En el marco de la Comisión Ballenera Internacional, que se celebra en Madeira (Portugal), la organización defiende que hay otras técnicas, como la biopsia de tejidos, para estudiar a estos animales sin necesidad de sacrificarlos ni herirlos. Sin embargo, Japón “sigue desafiando” la moratoria oficial a la caza de ballenas en el Antártico y en el Pacífico Norte de 1986, bajo la pretensión de que “es preciso sacrificar estas ballenas para dar respuesta a cuestiones fundamentales sobre la gestión de las poblaciones balleneras”.

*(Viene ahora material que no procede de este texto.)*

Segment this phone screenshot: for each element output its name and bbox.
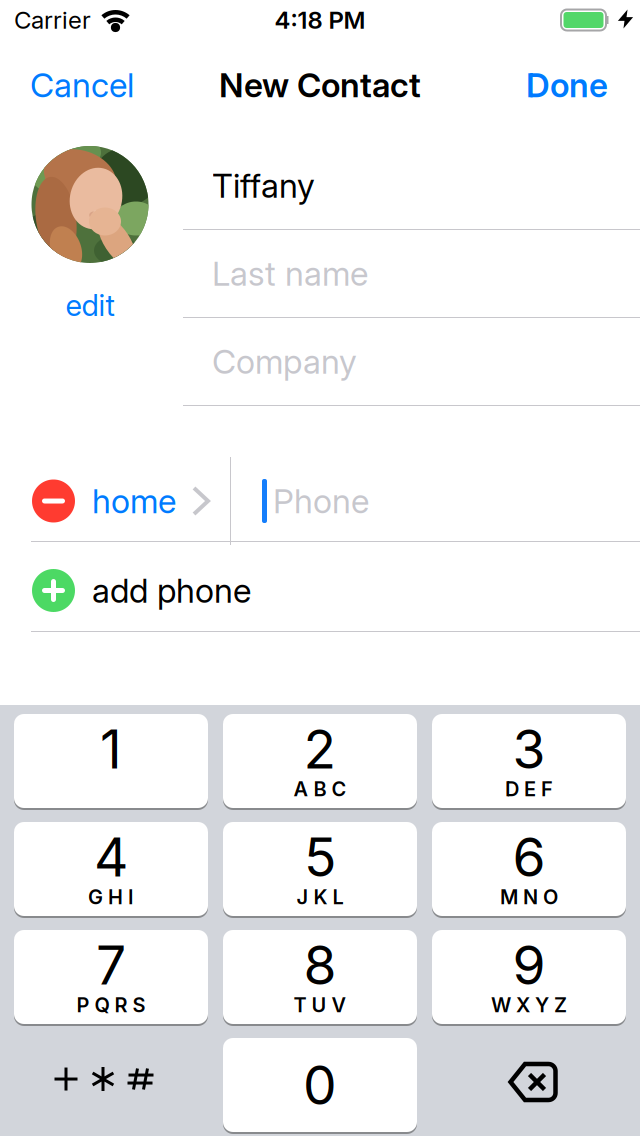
staticText: edit [66,288,114,323]
staticText: Carrier [14,6,91,34]
staticText: 2 [304,718,336,780]
button[interactable]: 3 [432,714,626,808]
button[interactable]: 2 [223,714,417,808]
staticText: 8 [304,934,336,996]
staticText: 4:18 PM [274,6,366,34]
button[interactable]: add phone [0,542,640,631]
button[interactable]: Done [526,65,640,105]
button[interactable]: 9 [432,930,626,1024]
staticText: Tiffany [212,166,315,205]
staticText: 6 [512,826,546,888]
staticText: 1 [100,718,122,780]
button[interactable]: Add photo [32,146,148,263]
staticText: G H I [88,885,134,909]
button[interactable]: 7 [14,930,208,1024]
staticText: M N O [500,885,558,909]
staticText: Company [212,342,357,381]
staticText: 9 [512,934,546,996]
staticText: Last name [212,254,368,293]
staticText: 3 [512,718,546,780]
staticText: 4 [94,826,128,888]
staticText: Phone [273,481,369,521]
staticText: T U V [294,993,346,1017]
button[interactable]: More symbols [14,1038,208,1132]
button[interactable]: Tiffany [180,142,640,229]
staticText: home [92,481,176,521]
button[interactable]: Remove phone [0,480,75,522]
staticText: P Q R S [76,993,146,1017]
button[interactable]: Company [180,318,640,405]
button[interactable]: 5 [223,822,417,916]
staticText: A B C [294,777,346,801]
button[interactable]: Phone [231,479,640,523]
staticText: D E F [505,777,553,801]
staticText: add phone [92,571,251,610]
button[interactable]: 6 [432,822,626,916]
staticText: Done [526,65,608,105]
button[interactable]: Cancel [0,65,134,105]
button[interactable]: 8 [223,930,417,1024]
staticText: J K L [296,885,344,909]
button[interactable]: 1 [14,714,208,808]
staticText: 0 [303,1054,337,1116]
button[interactable]: Last name [180,230,640,317]
staticText: W X Y Z [491,993,567,1017]
staticText: 7 [96,934,126,996]
button[interactable]: 0 [223,1038,417,1132]
staticText: 5 [304,826,336,888]
button[interactable]: edit [66,288,114,323]
button[interactable]: home [75,481,208,521]
button[interactable]: 4 [14,822,208,916]
staticText: New Contact [219,65,421,105]
button[interactable]: Delete [432,1038,626,1132]
staticText: Cancel [30,65,134,105]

Hace ocho años en el congreso de 2001 del Comité Científico de la CBI, 32 científicos recogieron en un documento su convencimiento de “que el programa de estudios japonés adolece de falta de rigor científico y no satisface los criterios científicos mínimos que se usan hoy en día en todo el mundo para contrastar las investigaciones científicas”.
En este sentido, WWF considera que “las investigaciones japonesas no son más que una excusa para sacrificar ballenas, con el fin deliberado de reducir su número y aprovisionar el mercado de carne de ballena japonés”. Sin tener en cuenta que la supresión de los grandes depredadores probablemente tendría “un efecto negativo a largo plazo” sobre las poblaciones de peces comerciales, ya que perturbaría las relaciones de la cadena trófica marina.
Aunque en Japón aseguran que los sacrifican para poder estudiarlos mejor, la cuestión es, a juicio de WWF, que los estudios publicados por Japón sobre este tema no tienen “ninguna validez científica y son defectuosos”, ya que “no han sido aceptados por ninguna publicación internacional, ni tienen posibilidades de ser aceptados en el futuro”.
Asimismo, la asociación también se muestra contraria a la hipótesis de que las ballenas devastan los mares, al alimentarse de gran cantidad de peces aptos para el consumo humano, pues apuntan que esta especie se alimenta principalmente de peces que no son consumidos por el hombre, como por ejemplo el krill, los copépodos y los calamares abisales.
Por otra parte, WWF cree, al igual que la Unión Mundial para la Naturaleza, que las ballenas “no tienen nada que ver con el declive actual de los bancos de pesca”, es más, es precisamente la sobrepesca humana la causante del agotamiento de la mayoría de las pesquerías comerciales.